> **Task directions**
Go to the line holding "erformance data, companies" in the data below and repeat it exactly, then each line after it up to and including the one holding "A vulnerability was determined in mjperpinosa". Omit pictures.
*** Begin section ***
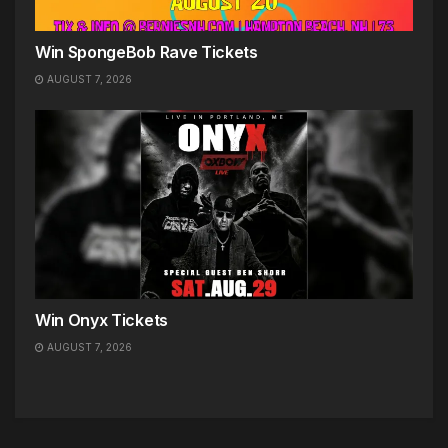
Win SpongeBob Rave Tickets
AUGUST 7, 2026
Win Onyx Tickets
AUGUST 7, 2026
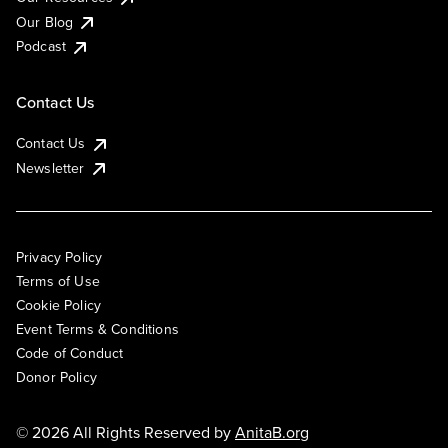
Our Blog
Podcast
Contact Us
Contact Us
Newsletter
Privacy Policy
Terms of Use
Cookie Policy
Event Terms & Conditions
Code of Conduct
Donor Policy
© 2026 All Rights Reserved by
AnitaB.org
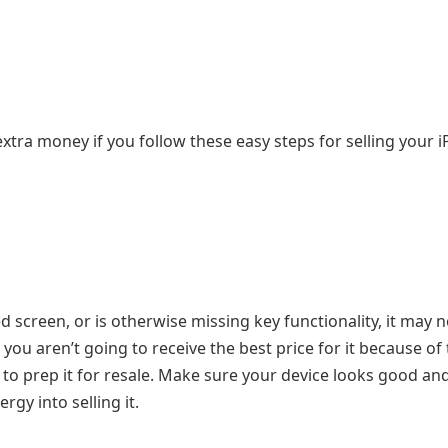
 extra money if you follow these easy steps for selling your 
 screen, or is otherwise missing key functionality, it may n
, you aren’t going to receive the best price for it because of
to prep it for resale. Make sure your device looks good and
gy into selling it.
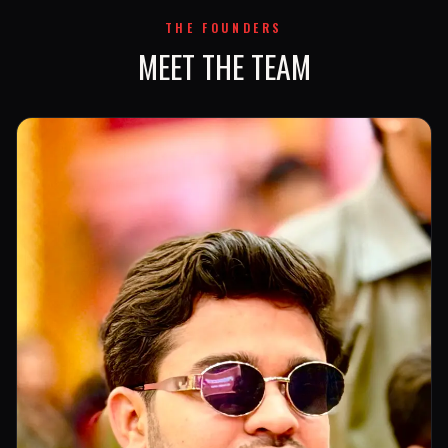
THE FOUNDERS
MEET THE TEAM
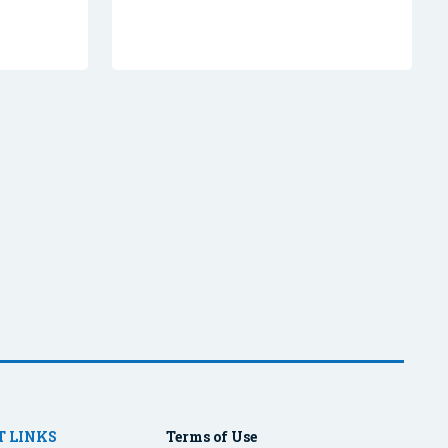
 LINKS
Terms of Use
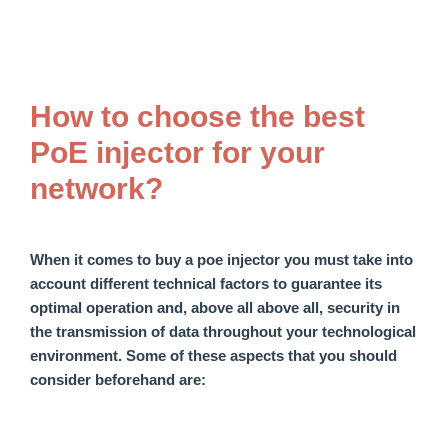
How to choose the best
PoE injector for your
network?
When it comes to
buy a
poe
injector
you must take into
account
different
technical factors to
guarantee
its
optimal operation and, above all
above all,
security in
the transmission of data throughout your technological
environment. Some of these
aspects that you should
consider beforehand
are:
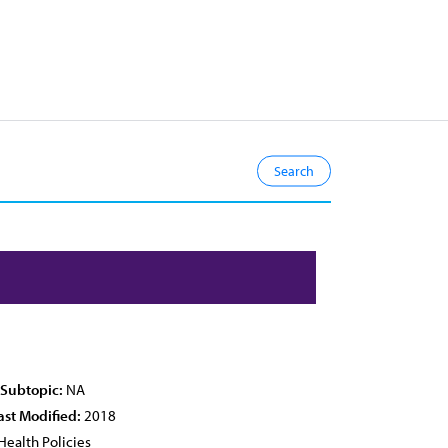
 Subtopic:
NA
ast Modified:
2018
Health Policies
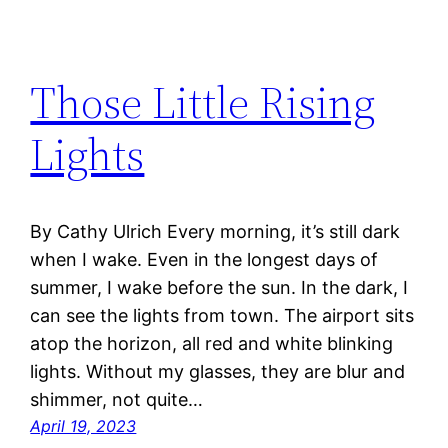
Those Little Rising
Lights
By Cathy Ulrich Every morning, it’s still dark
when I wake. Even in the longest days of
summer, I wake before the sun. In the dark, I
can see the lights from town. The airport sits
atop the horizon, all red and white blinking
lights. Without my glasses, they are blur and
shimmer, not quite…
April 19, 2023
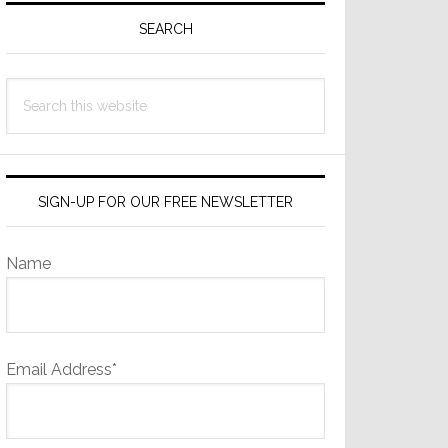
Sidebar
SEARCH
Search
this
website
SIGN-UP FOR OUR FREE NEWSLETTER
Name
Email Address*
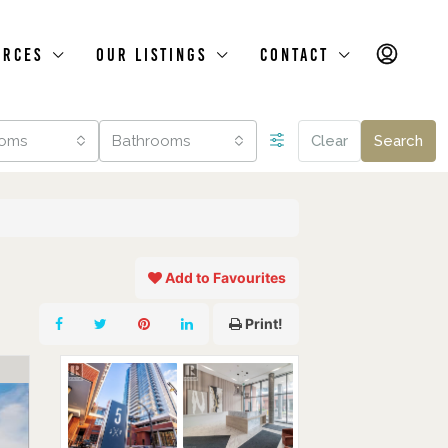
urces
Our Listings
Contact
oms
Bathrooms
Clear
Search
Add to Favourites
Print!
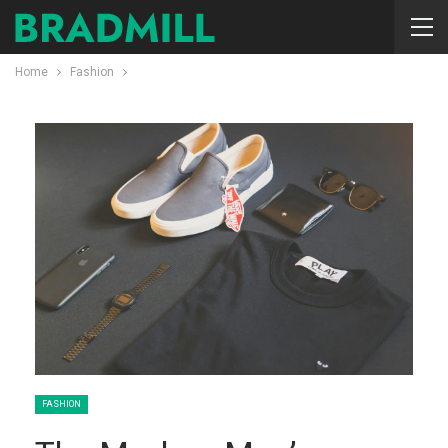
Home
Fashion
FASHION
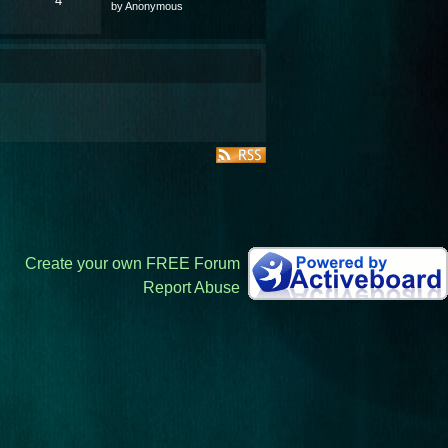
4
by Anonymous
Create your own FREE Forum
Report Abuse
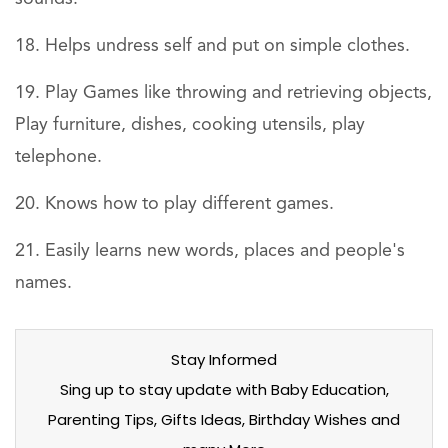
Helps undress self and put on simple clothes.
Play Games like throwing and retrieving objects,
Play furniture, dishes, cooking utensils, play
telephone.
Knows how to play different games.
Easily learns new words, places and people's
names.
Stay Informed
Sing up to stay update with Baby Education,
Parenting Tips, Gifts Ideas, Birthday Wishes and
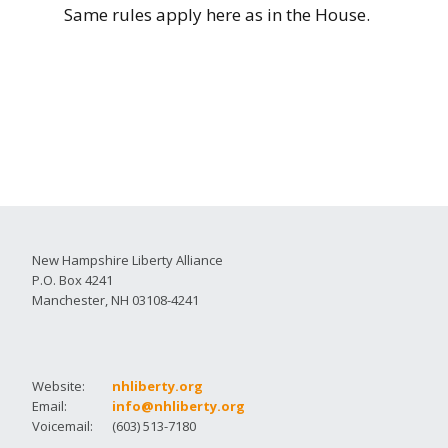
Same rules apply here as in the House.
New Hampshire Liberty Alliance
P.O. Box 4241
Manchester, NH 03108-4241
Website:
nhliberty.org
Email:
info@nhliberty.org
Voicemail:
(603) 513-7180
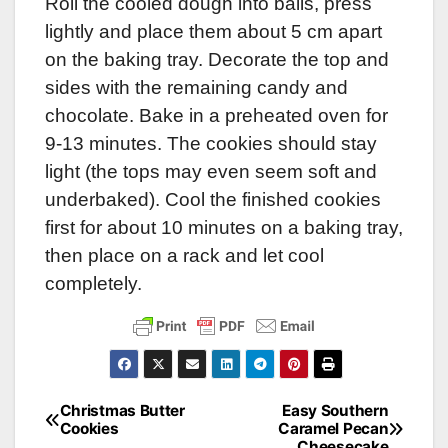
Roll the cooled dough into balls, press
lightly and place them about 5 cm apart
on the baking tray. Decorate the top and
sides with the remaining candy and
chocolate. Bake in a preheated oven for
9-13 minutes. The cookies should stay
light (the tops may even seem soft and
underbaked). Cool the finished cookies
first for about 10 minutes on a baking tray,
then place on a rack and let cool
completely.
Christmas Butter
Easy Southern
Post
Cookies
Caramel Pecan
Cheesecake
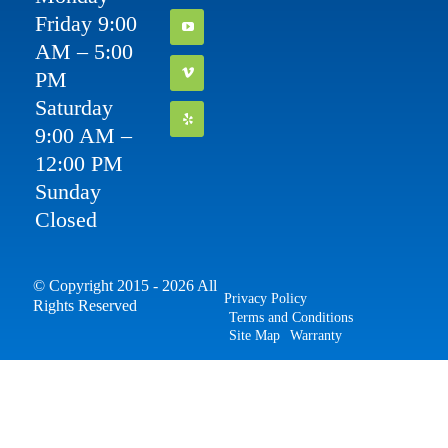
Friday 9:00
AM – 5:00
PM
Saturday
9:00 AM –
12:00 PM
Sunday
Closed
© Copyright 2015 - 2026 All
Privacy Policy
Rights Reserved
Terms and Conditions
Site Map
Warranty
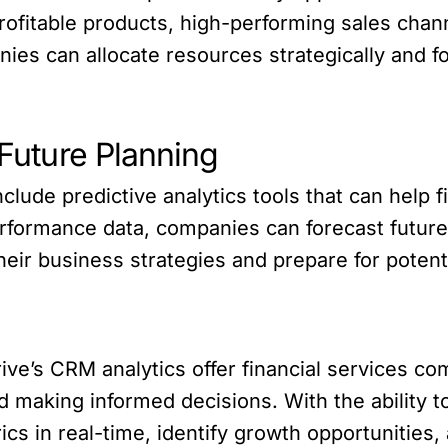
profitable products, high-performing sales chan
es can allocate resources strategically and f
 Future Planning
include predictive analytics tools that can help
erformance data, companies can forecast future 
eir business strategies and prepare for potenti
rive’s CRM analytics offer financial services co
d making informed decisions. With the ability to
cs in real-time, identify growth opportunities, 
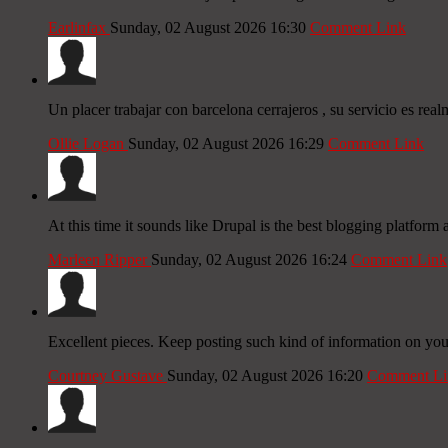
Earlinfax
Sunday, 02 August 2026 16:30
Comment Link
Un placer trabajar con barcelona cerrajeros , su servicio es real
Ollie Logan
Sunday, 02 August 2026 16:29
Comment Link
At this time it sounds like Drupal is the best blogging platform
Marleen Ripper
Sunday, 02 August 2026 16:24
Comment Link
Excellent pieces. Keep posting such kind of information on your
Courtney Gustave
Sunday, 02 August 2026 16:20
Comment Li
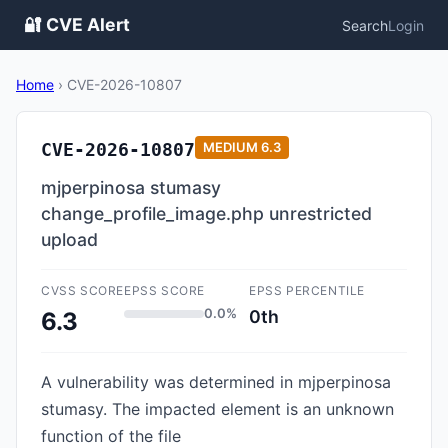
🔐 CVE Alert
Search
Login
Home
›
CVE-2026-10807
CVE-2026-10807
MEDIUM
6.3
mjperpinosa stumasy
change_profile_image.php unrestricted
upload
CVSS SCORE
EPSS SCORE
EPSS PERCENTILE
0.0%
0th
6.3
A vulnerability was determined in mjperpinosa
stumasy. The impacted element is an unknown
function of the file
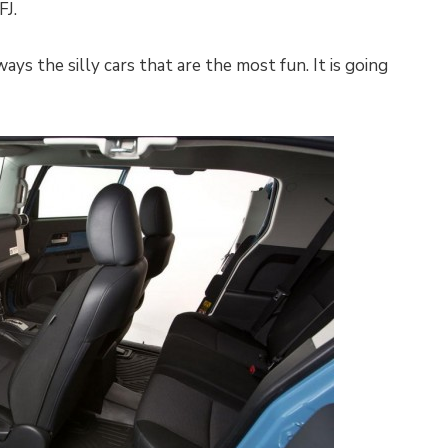
FJ.
ways the silly cars that are the most fun. It is going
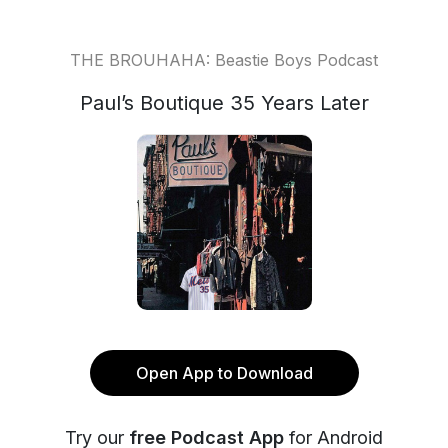
THE BROUHAHA: Beastie Boys Podcast
Paul’s Boutique 35 Years Later
Open App to Download
Try our
free Podcast App
for Android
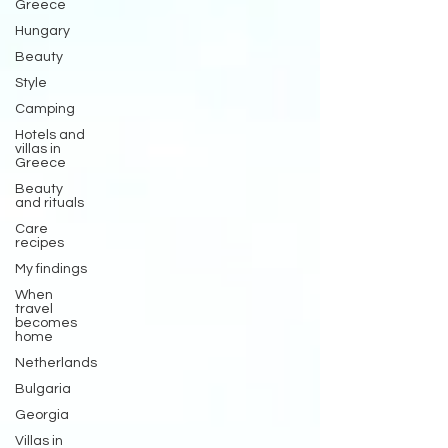
Greece
Hungary
Beauty
Style
Camping
Hotels and
villas in
Greece
Beauty
and rituals
Care
recipes
My findings
When
travel
becomes
home
Netherlands
Bulgaria
Georgia
Villas in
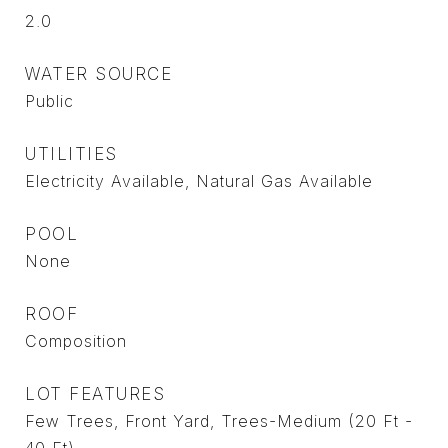
2.0
WATER SOURCE
Public
UTILITIES
Electricity Available, Natural Gas Available
POOL
None
ROOF
Composition
LOT FEATURES
Few Trees, Front Yard, Trees-Medium (20 Ft -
*** End section ***
> **Written response**
erformance data, companies can forecast future 
eir business strategies and prepare for potenti
rive’s CRM analytics offer financial services co
d making informed decisions. With the ability to
cs in real-time, identify growth opportunities, 
Earlinfax
Sunday, 02 August 2026 16:30
Comment Link
Un placer trabajar con barcelona cerrajeros , su servicio es real
Ollie Logan
Sunday, 02 August 2026 16:29
Comment Link
At this time it sounds like Drupal is the best blogging platform
Marleen Ripper
Sunday, 02 August 2026 16:24
Comment Link
Excellent pieces. Keep posting such kind of information on your
Courtney Gustave
Sunday, 02 August 2026 16:20
Comment Li
🔐 CVE Alert
Search
Login
Home
›
CVE-2026-10807
CVE-2026-10807
MEDIUM
6.3
mjperpinosa stumasy
change_profile_image.php unrestricted
upload
CVSS SCORE
EPSS SCORE
EPSS PERCENTILE
0.0%
0th
6.3
A vulnerability was determined in mjperpinosa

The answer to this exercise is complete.